TO DO — Pictures stay out, but every line of the data is copied exactly.

DATA —
|---|

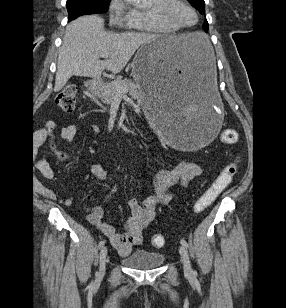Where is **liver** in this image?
<instances>
[{"mask_svg":"<svg viewBox=\"0 0 286 308\" xmlns=\"http://www.w3.org/2000/svg\"><path fill=\"white\" fill-rule=\"evenodd\" d=\"M103 27V18L96 15L78 17L67 25L58 55L55 92L73 75L98 79L105 69L120 73L141 45L163 37L140 32L113 34L105 32ZM164 37L186 57H191L202 40L207 39L200 32ZM102 52H109V58L100 60ZM208 53L209 47L205 50L206 57Z\"/></svg>","mask_w":286,"mask_h":308,"instance_id":"6515ba94","label":"liver"}]
</instances>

|---|

SOLUTION FOR THIS TASK —
Where is **liver** in this image?
<instances>
[{"mask_svg":"<svg viewBox=\"0 0 286 308\" xmlns=\"http://www.w3.org/2000/svg\"><path fill=\"white\" fill-rule=\"evenodd\" d=\"M103 27V18L96 15L78 17L67 25L58 55L55 92L73 75L98 79L105 69L120 73L141 45L163 37L140 32L113 34L105 32ZM164 37L186 57H191L202 40L207 39L200 32ZM102 52H109V58L100 60ZM208 53L209 47L205 50L206 57Z\"/></svg>","mask_w":286,"mask_h":308,"instance_id":"6515ba94","label":"liver"}]
</instances>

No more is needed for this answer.